# 2018 Trackday Register



## NickG (Aug 15, 2013)

*As per the 2016 & 2017 Register... but for 2018!*

Hopefully this will just be a quick register of upcoming days and people planning to attend, I'll try and keep it updated if people like the idea - I figure it may help with planning! Here goes;

*Saturday 20th January - Donington* - FJ1000

*Saturday 27th January - Rockingham* - NickG 

*Saturday 10th February - Brands Hatch Indy (MSV)* - FJ1000

]*Monday 26th March - Brands Hatch* - Delta

]*Tuesday 27th March - Oulton Park* - MattB

*Saturday 31st March - Snetterton* - NickG, Tom J

*Friday 6th April - Castle Combe* - Zooks

*Monday 14th May Evening session - Brands Hatch* - FJ1000 

*Friday 8th June - Thruxton* - Stuckonthegrid 

*Monday 2nd July - Snetterton* - FJ1000 (with a group from RS246 forum) 
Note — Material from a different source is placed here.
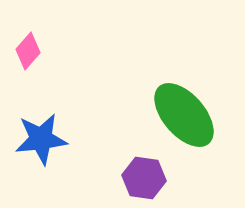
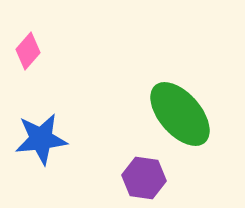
green ellipse: moved 4 px left, 1 px up
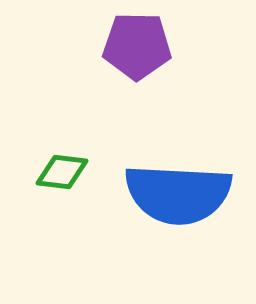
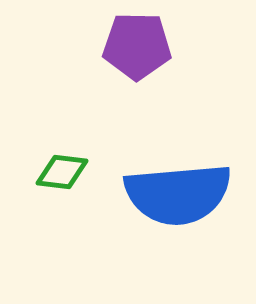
blue semicircle: rotated 8 degrees counterclockwise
*Friday 27th July - Bedford GT * - 1781cc 

If you want to be added to any events, or to add an event then post below and i'll add you/it! 8)


----------



## FJ1000 (Nov 21, 2015)

Nice one Nick 

Sent from my iPhone using Tapatalk


----------



## 1781cc (Jan 25, 2015)

27th of Jan? good luck getting ready! lol


----------



## NickG (Aug 15, 2013)

1781cc said:


> 27th of Jan? good luck getting ready! lol


In a Renault Cliosport... I'm not that ambitious :lol:


----------



## 1781cc (Jan 25, 2015)

Knew there would be a catch, theres always a catch!


----------



## NickG (Aug 15, 2013)

C'mon then folks, who else has some days in the pipeline?


----------



## Matt B (Apr 8, 2007)

27th March at Oulton park - chances are at this rate I will be in the RS and not the mk1


----------



## NickG (Aug 15, 2013)

Cheers Matt, added onto the list!


----------



## FJ1000 (Nov 21, 2015)

Sat 10th Feb - Brands Hatch Indy (MSV)

Sent from my iPhone using Tapatalk


----------



## NickG (Aug 15, 2013)

FJ1000 said:


> Sat 10th Feb - Brands Hatch Indy (MSV)
> 
> Sent from my iPhone using Tapatalk


Cheers bud, Added! 8)


----------



## FJ1000 (Nov 21, 2015)

Cheers Nick

By the way, if anyone wants to come along, 10% off with voucher code BEMZMSVT

Sent from my iPhone using Tapatalk


----------



## Delta4 (Jun 19, 2015)

Brands hatch 26th march, aimed at the novice/newbie


----------



## NickG (Aug 15, 2013)

Delta4 said:


> Brands hatch 26th march, aimed at the novice/newbie


Cheers! Added and update a couple of others!


----------



## NickG (Aug 15, 2013)

It's a wet Snett today!!


----------



## zooks (Sep 15, 2017)

NickG said:


> C'mon then folks, who else has some days in the pipeline?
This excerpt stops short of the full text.